Hagai Amir says Rabin assassination was planned two years in advance
Hagai Amir, who helped his brother Yigal Amir plot the
assassination of slain former prime minister Yitzhak Rabin, said Wednesday that
the two were not incited by public figures to carry out the murder, which had
been planned well in advance.
“There is no connection between incitement and Rabin’s
elimination,” Amir wrote on Wednesday night in response to user comments on
Facebook. “That is just a leftist tool for hounding the right wing, which in
its stupidity is going along with it and even bothers to respond to it. We
decided to eliminate Rabin two years beforehand with the signing of the Oslo
(A) Accords.”
Amir, who two months ago was released from prison after
serving 16 years for his part in the plot, became involved in an online debate
after another Facebook user posted a photograph of graffiti calling for current
Prime Minister Benjamin Netanyahu to “burn.” The user who posted the picture
commented against incitement and warned that the lessons of Rabin’s murder had
not yet been learned.
“The writing is on the wall,” the user wrote.

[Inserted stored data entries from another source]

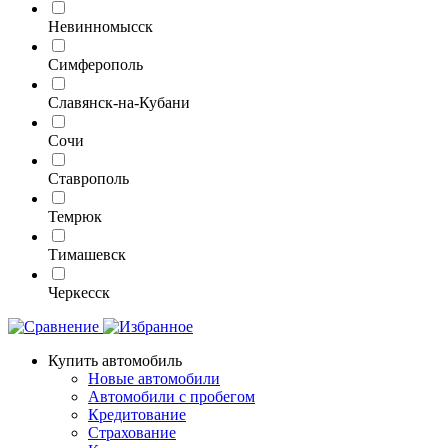
Невинномысск
Симферополь
Славянск-на-Кубани
Сочи
Ставрополь
Темрюк
Тимашевск
Черкесск
Купить автомобиль
Новые автомобили
Автомобили с пробегом
Кредитование
Страхование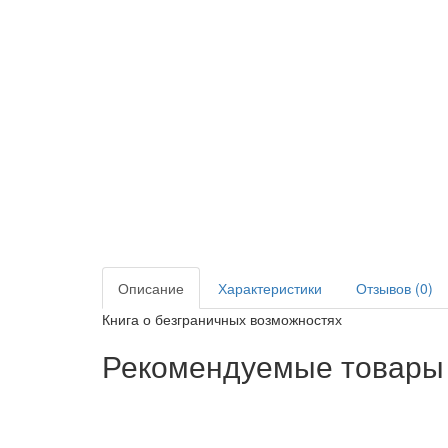
Описание
Характеристики
Отзывов (0)
Книга о безграничных возможностях
Рекомендуемые товары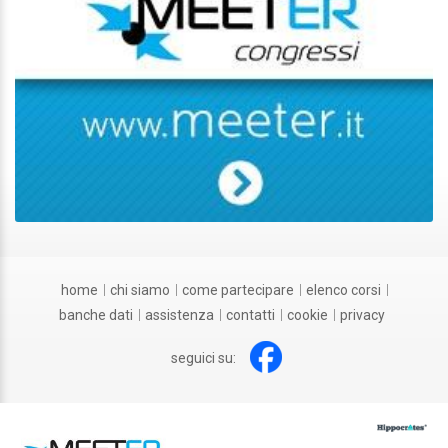
home
chi siamo
come partecipare
elenco corsi
banche dati
assistenza
contatti
cookie
privacy
seguici su: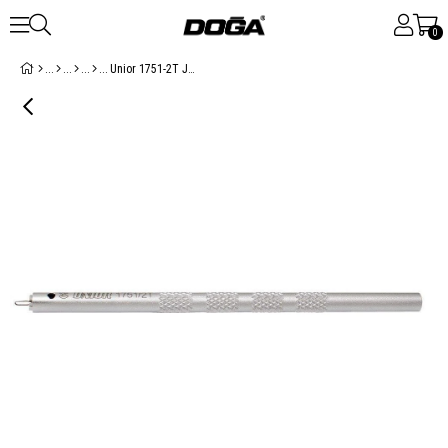
0
Unior 1751-2T Jant Teli Başlığı Montaj Kılavuzu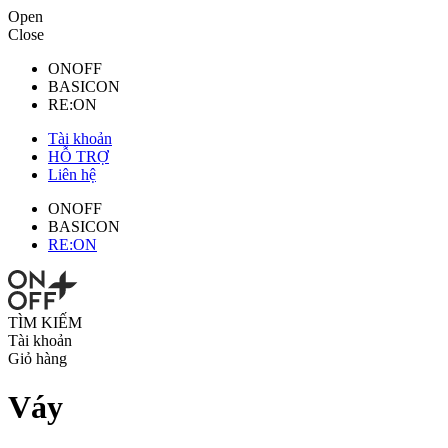
Open
Close
ONOFF
BASICON
RE:ON
Tài khoản
HỖ TRỢ
Liên hệ
ONOFF
BASICON
RE:ON
TÌM KIẾM
Tài khoản
Giỏ hàng
Váy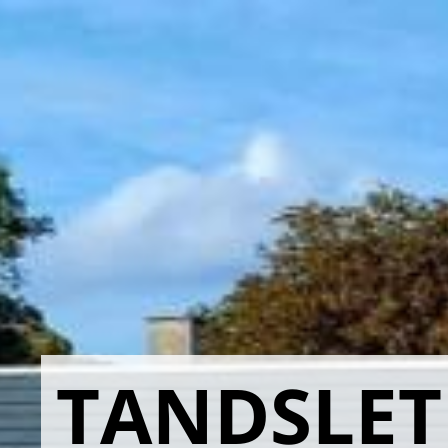
TANDSLET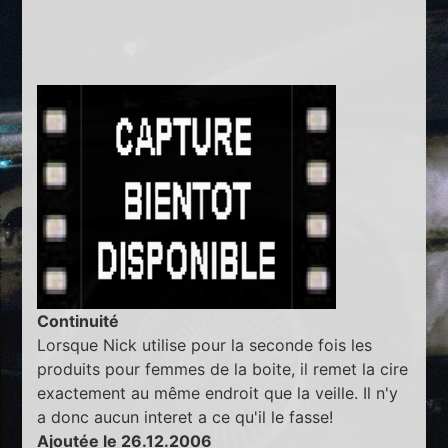
Continuité
Lorsque Nick utilise pour la seconde fois les
produits pour femmes de la boite, il remet la cire
exactement au même endroit que la veille. Il n'y
a donc aucun interet a ce qu'il le fasse!
Ajoutée le 26.12.2006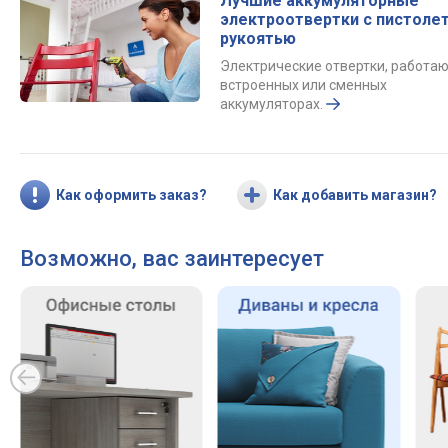
Лучшие аккумуляторные
электроотвертки с пистоле
рукоятью
Электрические отвертки, работа
встроенных или сменных
аккумуляторах.
Как оформить заказ?
Как добавить магазин?
Возможно, вас заинтересует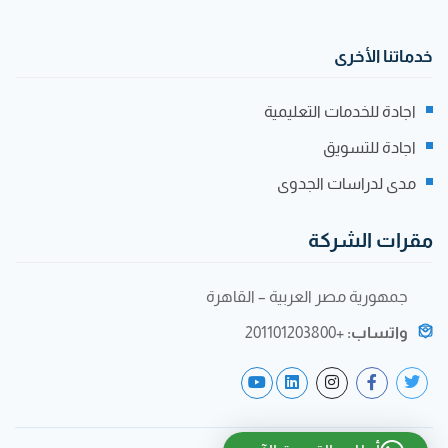
خدماتنا الأخرى
اجادة للخدمات التعليمية
اجادة للتسويق
مدى لدراسات الجدوى
مقرات الشركة
جمهورية مصر العربية – القاهرة
واتساب:
+201101203800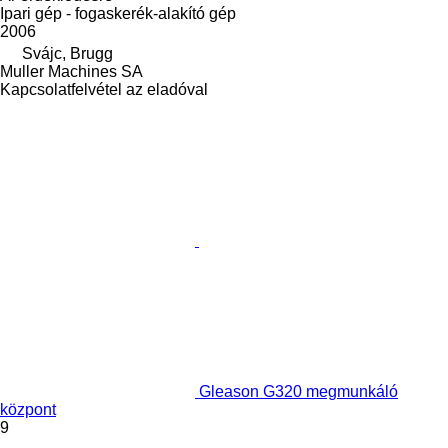
Ipari gép - fogaskerék-alakító gép
2006
Svájc, Brugg
Muller Machines SA
Kapcsolatfelvétel az eladóval
Gleason G320 megmunkáló
központ
9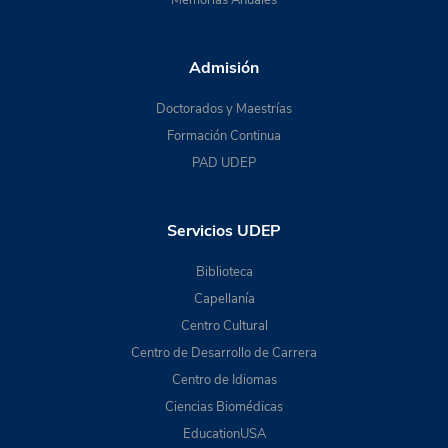
Admisión
Doctorados y Maestrías
Formación Continua
PAD UDEP
Servicios UDEP
Biblioteca
Capellanía
Centro Cultural
Centro de Desarrollo de Carrera
Centro de Idiomas
Ciencias Biomédicas
EducationUSA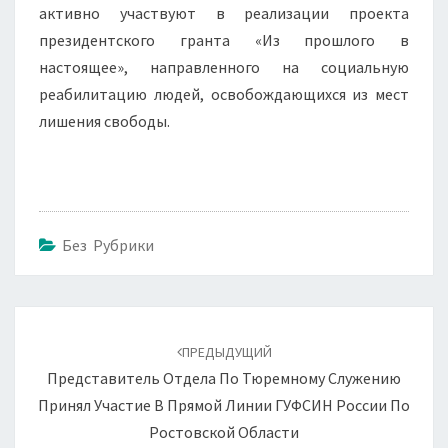
активно участвуют в реализации проекта
президентского гранта «Из прошлого в
настоящее», направленного на социальную
реабилитацию людей, освобождающихся из мест
лишения свободы.
Без Рубрики
Навигация
по
ПРЕДЫДУЩИЙ
записям
Представитель Отдела По Тюремному Служению
Принял Участие В Прямой Линии ГУФСИН России По
Ростовской Области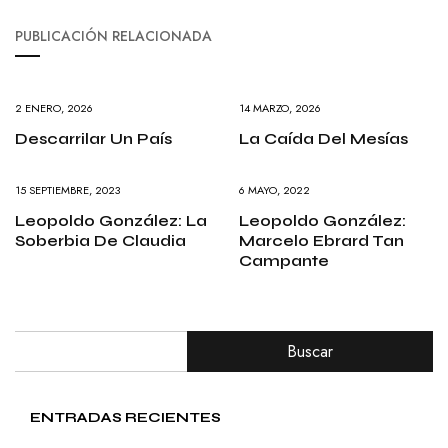
PUBLICACIÓN RELACIONADA
2 ENERO, 2026
14 MARZO, 2026
Descarrilar Un País
La Caída Del Mesías
15 SEPTIEMBRE, 2023
6 MAYO, 2022
Leopoldo González: La
Leopoldo González:
Soberbia De Claudia
Marcelo Ebrard Tan
Campante
Buscar
ENTRADAS RECIENTES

Amir responded by writing that incitement had nothing to
do with the decision to kill Rabin, but rather it was the signing of the Oslo
Accords that was the motivation. The Oslo Accords, signed in at the White House
in 1993, created the Palestinian Authority and ceded some areas of the West
Bank to Palestinian control.
Following Rabin’s assassination in 1995, a bitter
political and social debate developed in Israel over how much Amir was
influenced by inflammatory comments made by right-wing rabbis and politicians
in the months before the killing.
The Hebrew daily Maariv reported that Amir’s comments
drew responses from other Facebook users, one of whom questioned his use of the
world “elimination,” usually reserved for targeted assassinations of
terrorists, rather than “murder.” Amir responded that “all of Hamas together
has not done as much damage to the Jewish people as Rabin and his helpers.”
Since his release from prison Amir has become an avid
user of the Facebook social networking site. He regularly posts political musings,
poems, and excerpts from a journal he kept during his time behind bars.
Amir has infamously never expressed regret for the 1995
assassination in Tel Aviv. His brother, Yigal, who pulled the trigger, is
serving a lifetime sentence in prison.